It proposes 23 ‘transformative changes’ to the planning system to move from a heavily regulated and prescriptive system to a simpler, strategic and transparent system which will include a Public Participation Charter.
The paper is the government’s response to the report of the independent panel which was established in 2011 to review the NSW planning system.
Following extensive consultation the independent panel, led by former NSW Government ministers Tim Moore and Ron Dyer, has produced a two-volume report with 374 recommendations – The Way Ahead For Planning in NSW.
A review of international best practice in planning law, which was commissioned to help inform the preparation of the Green Paper, has also been released and was conducted by Leslie Stein, scholar in residence at the Centre for Environmental Legal Studies at Pace University in New York.

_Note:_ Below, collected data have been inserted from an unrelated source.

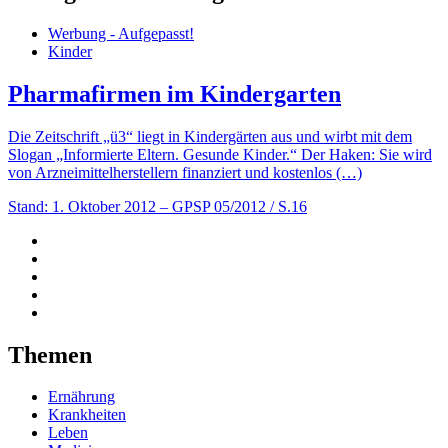
Werbung - Aufgepasst!
Kinder
Pharmafirmen im Kindergarten
Die Zeitschrift „ü3“ liegt in Kindergärten aus und wirbt mit dem
Slogan „Informierte Eltern. Gesunde Kinder.“ Der Haken: Sie wird
von Arzneimittelherstellern finanziert und kostenlos (…)
Stand: 1. Oktober 2012
– GPSP 05/2012 / S.16
Themen
Ernährung
Krankheiten
Leben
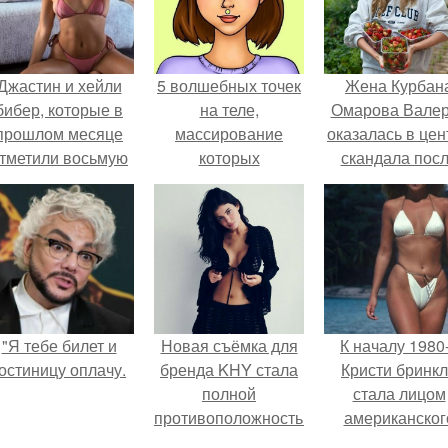
Джастин и хейли
5 волшебных точек
Жена Курбан
бибер, которые в
на теле,
Омарова Вале
прошлом месяце
массирование
оказалась в цен
тметили восьмую
которых
скандала пос
годовщину
способствует
визита блогер
омолвки, показали
похудению?
Марины ильино
новые фото с
её
совместного
косметологичес
отдыха.
клинику.
"Я тебе билет и
Новая съёмка для
К началу 1980
остиницу оплачу.
бренда KHY стала
Кристи бринк
полной
стала лицом
противоположностью
американског
образу, с которым
моделинга и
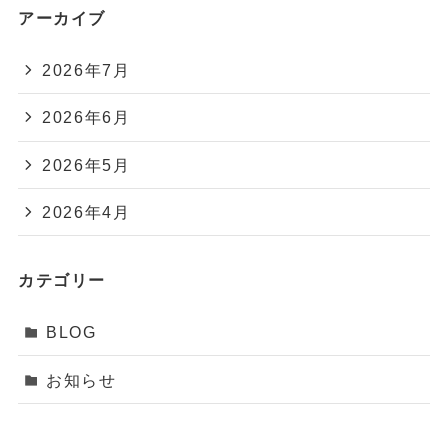
アーカイブ
2026年7月
2026年6月
2026年5月
2026年4月
カテゴリー
BLOG
お知らせ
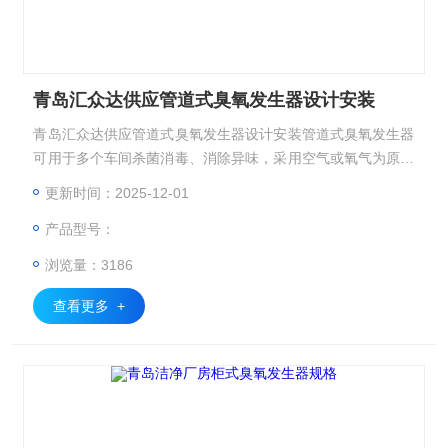
青岛汇众达供应管道式臭氧发生器设计安装
青岛汇众达供应管道式臭氧发生器设计安装管道式臭氧发生器
可用于多个车间杀菌消毒、消除异味，采用空气或氧气为原料
利用高频高压放电产生臭氧。
更新时间：2025-12-01
产品型号：
浏览量：3186
查看更多 +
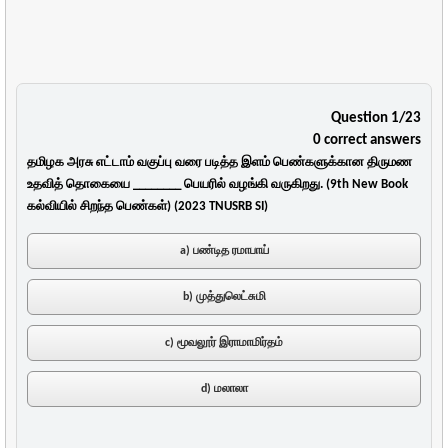
Question 1/23
0 correct answers
தமிழக அரசு எட்டாம் வகுப்பு வரை படித்த இளம் பெண்களுக்கான திருமண
உதவித் தொகையை ________ பெயரில் வழங்கி வருகிறது. (9th New Book
கல்வியில் சிறந்த பெண்கள்) (2023 TNUSRB SI)
a) பண்டித ரமாபாய்
b) முத்துலெட்சுமி
c) மூவலூர் இராமாமிர்தம்
d) மலாலா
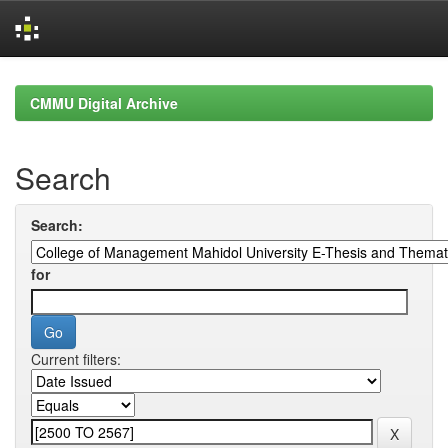
Skip
navigation
CMMU Digital Archive
Search
Search:
for
Current filters:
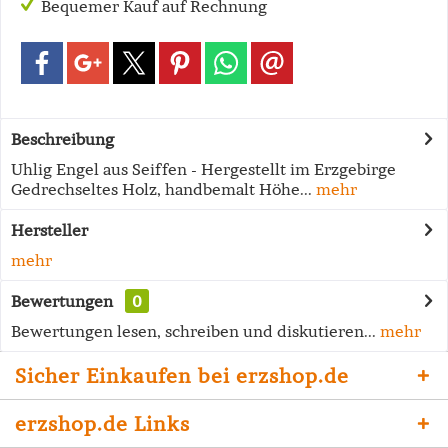
Bequemer Kauf auf Rechnung
Beschreibung
Uhlig Engel aus Seiffen - Hergestellt im Erzgebirge
Gedrechseltes Holz, handbemalt Höhe...
mehr
Hersteller
mehr
Bewertungen
0
Bewertungen lesen, schreiben und diskutieren...
mehr
Sicher Einkaufen bei erzshop.de
erzshop.de Links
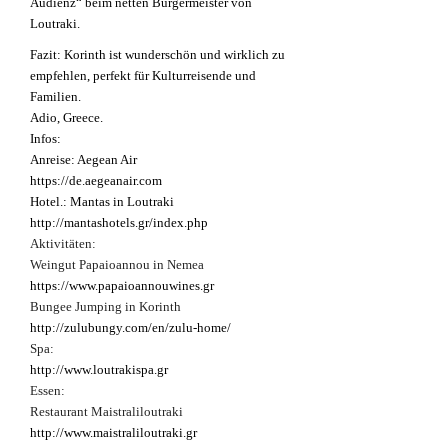
Audienz“ beim netten Bürgermeister von
Loutraki.
Fazit: Korinth ist wunderschön und wirklich zu
empfehlen,
perfekt für Kulturreisende und
Familien.
Adio, Greece.
Infos:
Anreise: Aegean Air
https://de.aegeanair.com
Hotel.: Mantas in Loutraki
http://mantashotels.gr/index.php
Aktivitäten:
Weingut Papaioannou in Nemea
https://www.papaioannouwines.gr
Bungee Jumping in Korinth
http://zulubungy.com/en/zulu-home/
Spa:
http://www.loutrakispa.gr
Essen:
Restaurant Maistraliloutraki
http://www.maistraliloutraki.gr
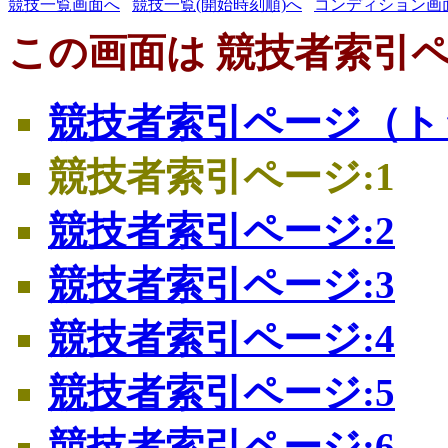
競技一覧画面へ
競技一覧(開始時刻順)へ
コンディション画
この画面は 競技者索引ペ
競技者索引ページ（ト
競技者索引ページ:1
競技者索引ページ:2
競技者索引ページ:3
競技者索引ページ:4
競技者索引ページ:5
競技者索引ページ:6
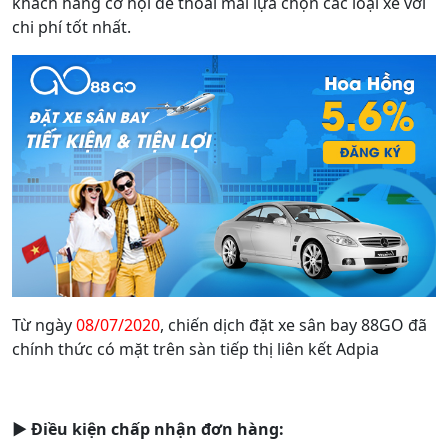
khách hàng cơ hội để thoải mái lựa chọn các loại xe với
chi phí tốt nhất.
Từ ngày
08/07/2020
, chiến dịch đặt xe sân bay 88GO đã
chính thức có mặt trên sàn tiếp thị liên kết Adpia
► Điều kiện chấp nhận đơn hàng:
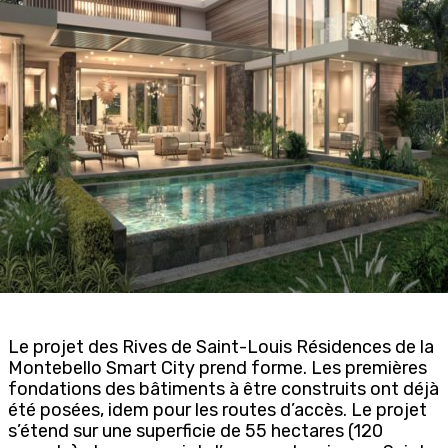
Le projet des Rives de Saint-Louis Résidences de la
Montebello Smart City prend forme. Les premières
fondations des bâtiments à être construits ont déjà
été posées, idem pour les routes d’accès. Le projet
s’étend sur une superficie de 55 hectares (120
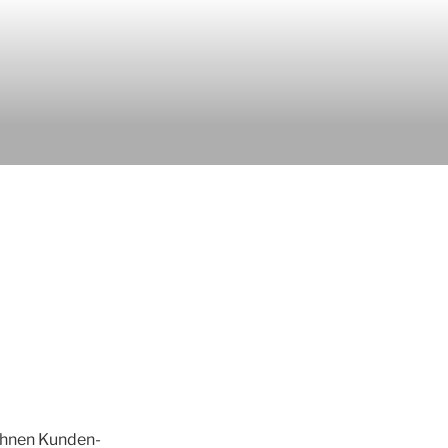
 Ihnen Kunden-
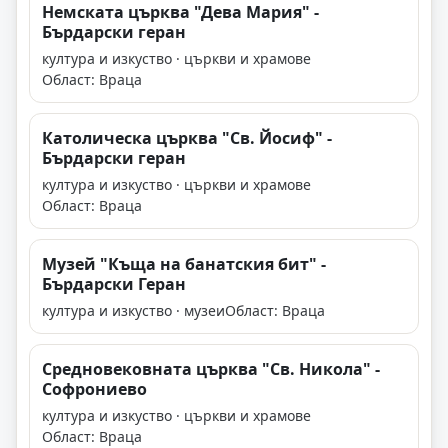
Немската църква "Дева Мария" -
Бърдарски геран
култура и изкуство · църкви и храмове
Област: Враца
Католическа църква "Св. Йосиф" -
Бърдарски геран
култура и изкуство · църкви и храмове
Област: Враца
Музей "Къща на банатския бит" -
Бърдарски Геран
култура и изкуство · музеи
Област: Враца
Средновековната църква "Св. Никола" -
Софрониево
култура и изкуство · църкви и храмове
Област: Враца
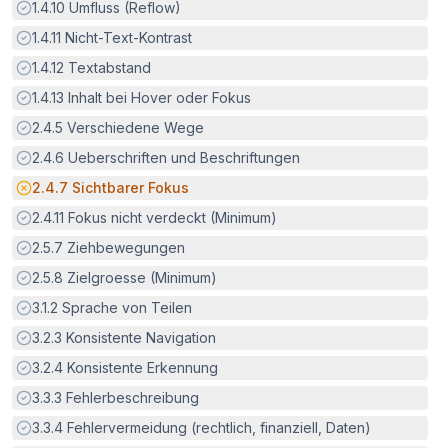
Erfüllt:
1.4.10
Umfluss (Reflow)
Erfüllt:
1.4.11
Nicht-Text-Kontrast
Erfüllt:
1.4.12
Textabstand
Erfüllt:
1.4.13
Inhalt bei Hover oder Fokus
Erfüllt:
2.4.5
Verschiedene Wege
Erfüllt:
2.4.6
Ueberschriften und Beschriftungen
Potenzielle Barriere:
2.4.7
Sichtbarer Fokus
Erfüllt:
2.4.11
Fokus nicht verdeckt (Minimum)
Erfüllt:
2.5.7
Ziehbewegungen
Erfüllt:
2.5.8
Zielgroesse (Minimum)
Erfüllt:
3.1.2
Sprache von Teilen
Erfüllt:
3.2.3
Konsistente Navigation
Erfüllt:
3.2.4
Konsistente Erkennung
Erfüllt:
3.3.3
Fehlerbeschreibung
Erfüllt:
3.3.4
Fehlervermeidung (rechtlich, finanziell, Daten)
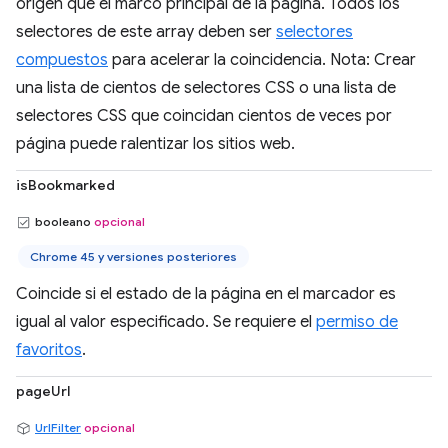
origen que el marco principal de la página. Todos los
selectores de este array deben ser
selectores
compuestos
para acelerar la coincidencia. Nota: Crear
una lista de cientos de selectores CSS o una lista de
selectores CSS que coincidan cientos de veces por
página puede ralentizar los sitios web.
isBookmarked
booleano
opcional
Chrome 45 y versiones posteriores
Coincide si el estado de la página en el marcador es
igual al valor especificado. Se requiere el
permiso de
favoritos
.
pageUrl
UrlFilter
opcional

The Green Paper outlines major changes in key areas of the planning system, these will result in reforms across a number of areas such as; involving the community early in guiding planning decisions that will shape the growth and future of our cities, towns, and neighbourhoods.
Also included is placing emphasis on preparing good policies upfront to guide growth and development; reducing red tape and delay for the assessment of development applications for all types of proposals; ensuring that infrastructure is planned and delivered to support new and existing communities.
Planning for NSW also recommends promoting a ‘can do’ culture in the planning system and ensuring that councils and the government are accountable for delivering the results they have committed to; providing greater access to information about planning policies, planning decisions, and your rights in the planning process.
The Local Government and Shires Associations of NSW (LGSA) has welcomed the paper, however questions remain about how the O’Farrell Government intends to get communities involved in early stage, strategic consultations.
President of LGA NSW, Cr Keith Rhoades said the state’s planning system has become extremely complex and is long overdue for an overhaul.
“What concerns me about the Green Paper is that it makes economic growth and development the primary, if not exclusive objective, of the planning system,” he said.
“While not denying the importance of the economy, the planning system should also be underpinned by social and environmental objectives.
“The status of the state policies, regional and sub regional plans also requires further explanation, as it’s important to provide certainty and
confidence in the planning system.”
President of the Shires Association of NSW, Cr Ray Donald, said he was pleased to see the proposal for a tougher building regulation regime, especially if code based assessment and private certification are to be expanded.
However he believed there were many aspects of the Green Paper that need clarification.
“Councils are comprised of elected officials and there is a need to maintain legitimate community representation in the NSW planning system,” said Cr Donald.
“The three per cent of development applications remaining are typically large and complex, and of concern to the community.”
Mr Donald said there should also be an accountable, elected representation on Regional Planning Boards, with the mayor being the most appropriate representative, unless the council determines otherwise.
“The suggestion of creating a new Enterprise Zone with little or no development controls is not acceptable and the LGSA will be lobbying for this aspect of the discussion to be removed or heavily modified,” he said.
“The community needs protection from open slather cowboy developments.”